3. Can’t the LLM Just Tell Us?

A common counter-argument is: “Why not just ask GPT-4 if the retrieved documents are relevant?”

The authors tested this “LLM-based Relevance Score” approach. They prompted GPT-3.5 and GPT-4 to rate relevance on a scale of 0 to 1.

Table 3: Comparison with LM-based relevance score on the Textbooks corpus.

As shown in Table 3, the LLMs failed spectacularly. GPT-4 achieved an AUROC of only 0.2088 on PubMedQA—worse than random guessing. This highlights a critical weakness in current LLMs: they are often overconfident and struggle to strictly quantify the relevance of complex technical text without hallucinating connections.

4. The Power of Synthetic Queries

Recall the “workaround” of generating synthetic questions to train the detector. Does training on fake questions actually work for detecting real bad questions?

Figure 2: Illustration of critical values estimated using true in-knowledge and synthetic queries…

Figure 2 visualizes the distribution of test statistics. The blue histogram (Synthetic Queries) overlaps significantly with the orange/brown histogram (True In-Knowledge Queries). Because the distributions match, the critical threshold (the red/blue vertical lines) derived from synthetic data is very close to the one derived from real data. This confirms that developers can use synthetic queries to build reliable guardrails without needing a labeled log of user data.

5. Embedding Models Matter

Not all embedding models are created equal for this task. The researchers compared models like Contriever, MedCPT, and BGE.

Figure 3: Comparison of six different embedding models.

Figure 3 reveals a fascinating misalignment. Look at MedCPT (the third group). It achieves the highest accuracy on the actual QA task (the green bar is high), meaning it’s great at retrieving the right answer when the query is valid. However, its AUROC for detecting OoK queries (the orange bars) is the lowest.

This implies that a model optimized purely for retrieval performance might be “over-fitting” to the domain, making it less capable of differentiating between “slightly relevant” and “completely irrelevant.” It tries too hard to find a match.

6. Detecting Distribution Shift (Offline)

Finally, the offline experiments demonstrated the sensitivity of the KS test.

Figure 5: Offline testing results with the Textbooks corpus.

In Figure 5, the left chart shows p-values.
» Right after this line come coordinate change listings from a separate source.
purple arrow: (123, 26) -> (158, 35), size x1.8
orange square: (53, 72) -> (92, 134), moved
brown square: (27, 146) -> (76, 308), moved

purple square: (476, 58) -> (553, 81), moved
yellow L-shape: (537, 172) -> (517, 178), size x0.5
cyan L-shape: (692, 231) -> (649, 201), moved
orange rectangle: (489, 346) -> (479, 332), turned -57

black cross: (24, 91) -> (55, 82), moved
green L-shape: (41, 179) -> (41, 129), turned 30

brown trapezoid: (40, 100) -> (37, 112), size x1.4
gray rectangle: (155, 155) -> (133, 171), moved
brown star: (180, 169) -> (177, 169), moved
As the ratio of In-Knowledge queries (x-axis) drops (meaning more OoK queries are introduced), the p-value crashes toward zero. The red dashed line represents the significance threshold. This confirms that the system can reliably sound the alarm when the user query stream starts drifting away from the knowledge base’s expertise.
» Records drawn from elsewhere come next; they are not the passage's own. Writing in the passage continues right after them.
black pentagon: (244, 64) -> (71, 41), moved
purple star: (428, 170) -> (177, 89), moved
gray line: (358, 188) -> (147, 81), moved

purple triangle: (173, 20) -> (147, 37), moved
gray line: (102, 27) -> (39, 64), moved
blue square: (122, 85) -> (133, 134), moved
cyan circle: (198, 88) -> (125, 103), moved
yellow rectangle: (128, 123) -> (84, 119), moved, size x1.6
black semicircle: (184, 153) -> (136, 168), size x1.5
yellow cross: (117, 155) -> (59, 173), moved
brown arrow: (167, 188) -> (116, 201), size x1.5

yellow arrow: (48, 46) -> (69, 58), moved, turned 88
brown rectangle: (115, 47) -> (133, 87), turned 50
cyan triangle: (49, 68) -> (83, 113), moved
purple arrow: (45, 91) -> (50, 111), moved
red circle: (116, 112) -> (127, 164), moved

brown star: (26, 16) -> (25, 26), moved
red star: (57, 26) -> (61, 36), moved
Conclusion and Implications

This paper provides a necessary reality check for the booming RAG ecosystem. It moves us away from the naive assumption that “retrieval equals relevance.”

By establishing a statistical framework, the authors have provided a way to quantify uncertainty in RAG.
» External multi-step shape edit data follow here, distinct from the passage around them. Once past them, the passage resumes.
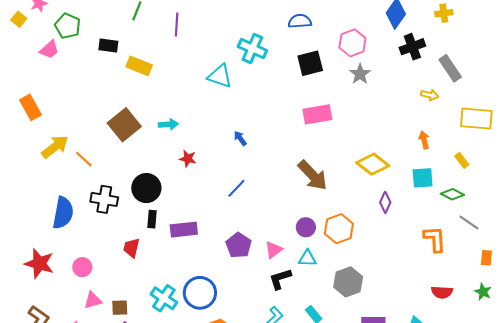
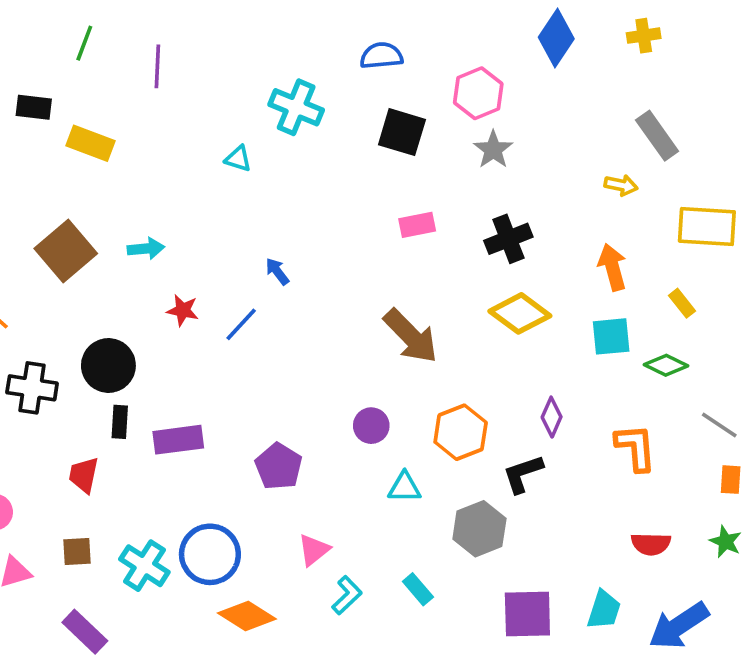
black cross: (412, 47) -> (508, 239), moved
black square: (310, 63) -> (402, 132), turned 32
cyan triangle: (220, 76) -> (238, 159), size x0.6
pink rectangle: (317, 114) -> (417, 225), size x0.7
orange arrow: (424, 140) -> (612, 267), size x1.4
blue line: (236, 188) -> (241, 324), moved
purple diamond: (385, 202) -> (552, 417), moved
gray line: (469, 223) -> (719, 425), moved
purple circle: (306, 227) -> (371, 426), moved
pink triangle: (274, 250) -> (314, 550), moved
black L-shape: (280, 279) -> (523, 474), moved
brown square: (120, 308) -> (77, 552), moved

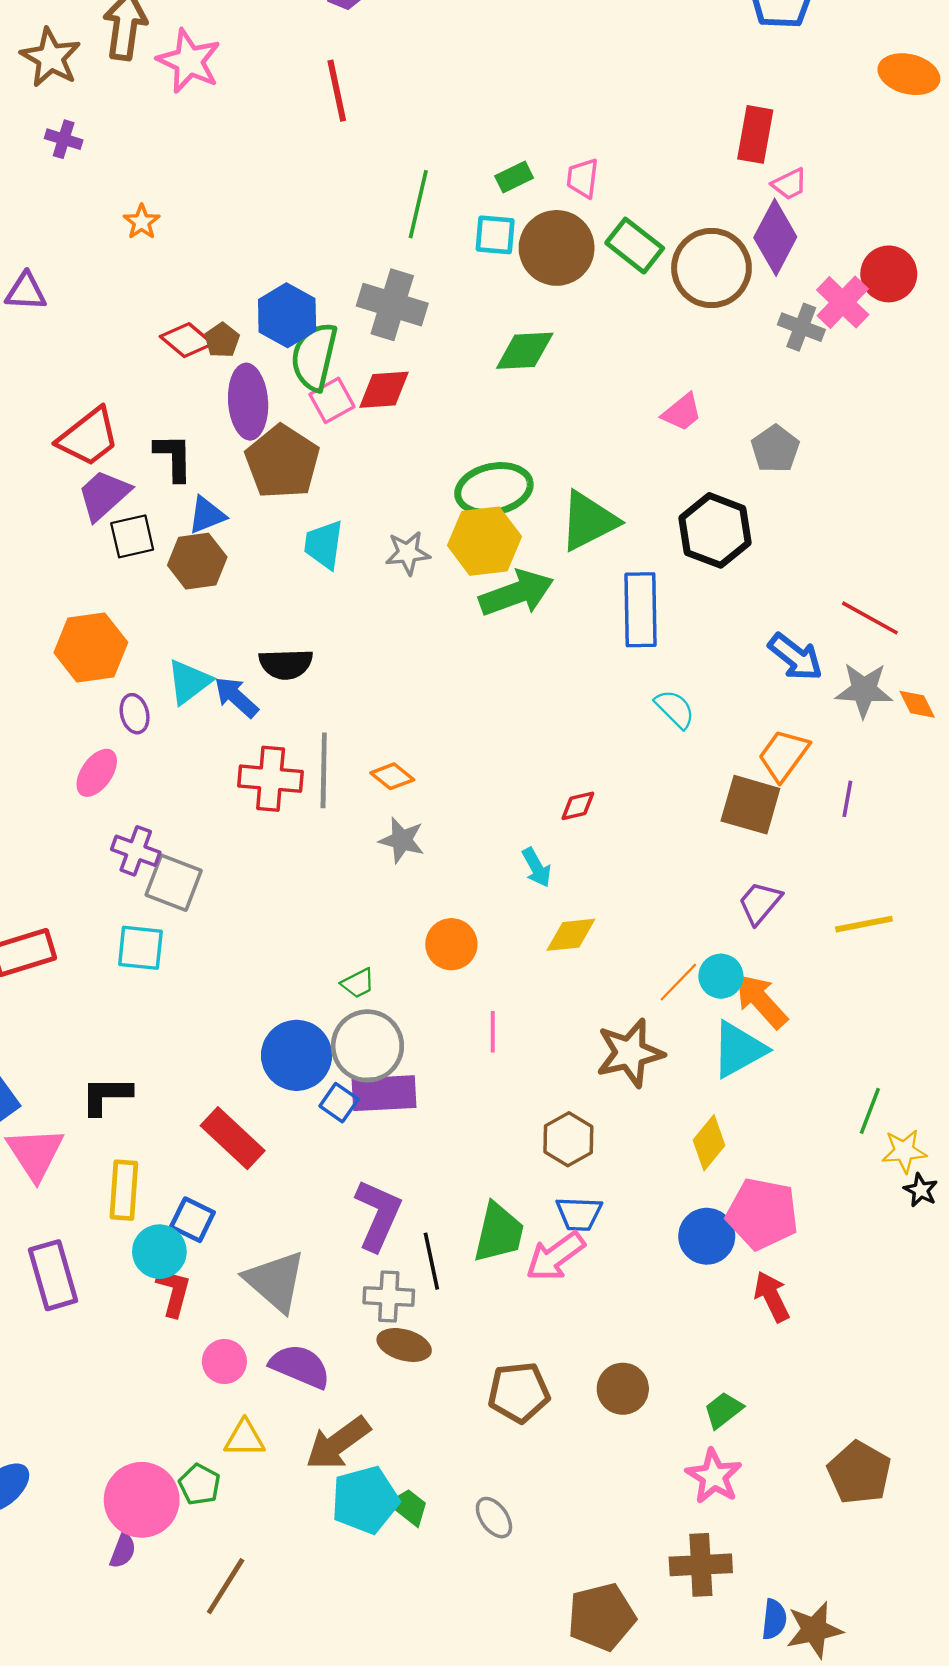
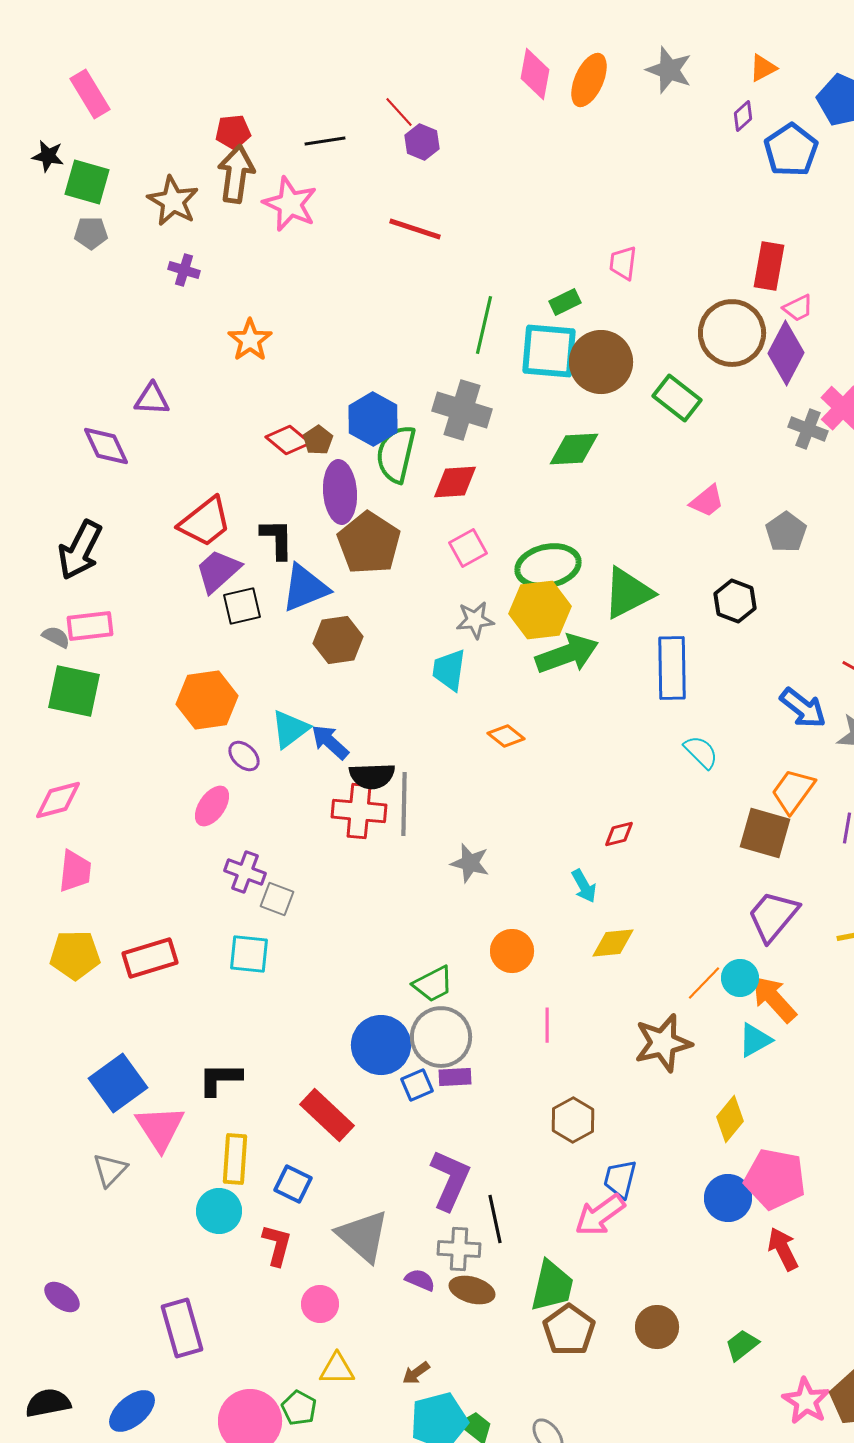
red line: (337, 91) -> (415, 229), turned -60
pink trapezoid: (583, 178) -> (623, 263), moved
orange star: (142, 222) -> (250, 340), size x1.4
cyan square: (495, 235) -> (549, 351), size x1.6
green rectangle: (635, 246) -> (677, 398), moved
brown circle: (711, 268) -> (732, 333), moved
pink square: (332, 400) -> (468, 548), moved
blue triangle: (207, 515) -> (305, 588), size x1.5
black hexagon: (715, 530) -> (735, 601), size x0.7
cyan trapezoid: (324, 545) -> (449, 670), moved
brown hexagon: (197, 561) -> (338, 640), moved
black semicircle: (286, 664) -> (372, 776), moved
purple ellipse: (135, 714) -> (244, 756), turned -32
orange diamond: (392, 776) -> (506, 736), moved
gray square: (174, 883) -> (277, 899), size x0.7
purple trapezoid: (760, 903) -> (773, 916), size x1.4
green trapezoid: (358, 983) -> (433, 984), size x1.4
cyan triangle: (739, 1049) -> (755, 1040), size x0.7
purple rectangle: (384, 1093) -> (455, 1077), size x0.6
blue square: (339, 1103) -> (417, 1085), turned 32
brown hexagon: (568, 1139) -> (573, 1120), moved
blue trapezoid: (579, 1214) -> (620, 1179), turned 102
green trapezoid: (499, 1233) -> (552, 1286), moved
cyan circle: (159, 1252) -> (219, 1211), moved
purple rectangle: (53, 1275) -> (182, 1328), moved
purple semicircle: (300, 1366) -> (420, 1280), moved, size x0.6
brown pentagon: (519, 1392) -> (569, 1330), turned -30
brown arrow: (338, 1443) -> (416, 1373), size x0.5
pink star: (714, 1476) -> (806, 1401), moved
  1. Safety: We can now mathematically identify when a system is operating outside its knowledge boundary and force it to abstain from answering.
  2. Self-Supervision: The success of synthetic queries means this framework can be deployed on any document set—legal, technical, or financial—without expensive human labeling.
  3. Maintenance: The offline testing framework gives engineers a “Check Engine” light, signaling exactly when the database needs an update.

As we continue to integrate Large Language Models into critical infrastructure, the ability to say “I don’t know” may turn out to be the most intelligent feature of all.